First, load the package (and make sure the version is >2.3.0)
library(ICC)
packageVersion("ICC")
Columns of a data.frame
Here we supply the column names and the data.frame that contains the data to calculate the ICC. We will use the ChickWeight data fame.
data(ChickWeight)
ICCbare(x = Chick, y = weight, data = ChickWeight)
#$ICC
#[1] 0.1077609
Iterating through columns of a data.frame
In this case, we might have a data.frame in which we want to estimate the ICC for a number of different types of measurements that each has the same grouping or factor variable (e.g., x). The extreme of this might be in a simulation or bootstrapping scenario or even with some fancy high-throughput phenotyping/data collection.

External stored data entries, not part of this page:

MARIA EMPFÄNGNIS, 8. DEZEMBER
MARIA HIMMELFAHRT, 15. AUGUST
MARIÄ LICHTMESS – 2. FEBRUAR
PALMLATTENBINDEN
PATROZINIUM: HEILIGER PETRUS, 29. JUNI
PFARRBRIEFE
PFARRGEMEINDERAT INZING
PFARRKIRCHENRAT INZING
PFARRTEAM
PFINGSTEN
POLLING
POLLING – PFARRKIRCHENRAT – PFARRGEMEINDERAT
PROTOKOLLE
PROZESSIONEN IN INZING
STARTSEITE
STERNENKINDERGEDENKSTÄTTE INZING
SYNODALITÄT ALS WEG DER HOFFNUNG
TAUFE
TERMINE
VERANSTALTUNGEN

The point being, we want to automate the calculation of the ICC for each column.
First, we will simulate our own dataset with 3 traits to use in the example:
set.seed(101)
n <- 15 # number of individuals/groups/categories/factors
k <- 3 # number of measures per 'n'
va <- 1 # variance among
icc <- 0.6 # expected ICC
vw <- (va * (1 - icc)) / icc # solve for variance within
simdf <- data.frame(ind = rep(LETTERS[1:n], each = k),
t1 = rep(rnorm(n, 10, sqrt(va)), each = k) + rnorm(n*k, 0, sqrt(vw)),
t2 = rep(rnorm(n, 10, sqrt(va)), each = k) + rnorm(n*k, 0, sqrt(vw)),
t3 = rep(rnorm(n, 10, sqrt(va)), each = k) + rnorm(n*k, 0, sqrt(vw)))

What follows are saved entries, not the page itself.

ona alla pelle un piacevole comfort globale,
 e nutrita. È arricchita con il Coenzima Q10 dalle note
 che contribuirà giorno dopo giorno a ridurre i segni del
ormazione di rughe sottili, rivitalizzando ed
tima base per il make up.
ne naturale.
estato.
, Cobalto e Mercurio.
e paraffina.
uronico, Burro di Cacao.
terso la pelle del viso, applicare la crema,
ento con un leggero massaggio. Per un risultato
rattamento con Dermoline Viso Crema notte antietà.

Two ways to run through the columns come to mind: iteratively pass the name of each column or iteratively pass the column index. I will demonstrate both below. I do these in for loops so it is easier to see, but an easy extension would be to vectorise this by using something from the apply family of functions. First, passing the name:
for(i in names(simdf)[-1]){
cat(i, ":")
tmp.icc <- ICCbare(x = ind, y = i, data = simdf)
cat(tmp.icc, "\n")
}
#t1 : 0.60446
#t2 : 0.6381197
#t3 : 0.591065
or even like this:
for(i in 1:3){
cat(paste0("t", i), ": ")
tmp.icc <- ICCbare(x = ind, y = paste0("t", i), data = simdf)
cat(tmp.icc, "\n")
}
#t1 : 0.60446
#t2 : 0.6381197
#t3 : 0.591065
Alternatively, pass the column index:
for(i in 2:ncol(simdf)){
cat(names(simdf)[i], ": ")
tmp.icc <- ICCbare(x = ind, y = simdf[, i], data = simdf)
cat(tmp.icc, "\n")
}
#t1 : 0.60446
#t2 : 0.6381197
#t3 : 0.591065
Passing a character as an argument is deprecated
Note that the function will still work if a character is passed directly (e.g., "t1"), albeit with a warning. The warning just means that this may no longer work in future versions of the package. For example:
ICCbare(x = ind, y = "t1", data = simdf)
#[1] 0.60446
#Warning message:
#In ICCbare(x = ind, y = "t1", data = simdf) :
# passing a character string to 'y' is deprecated since ICC version
# 2.3.0 and will not be supported in future versions. The argument
# to 'y' should either be an unquoted column name of 'data' or an object
Note, however, that an expression evaluating to a character (e.g., paste0("t", 1)) doesn't throw the warning, which is nice!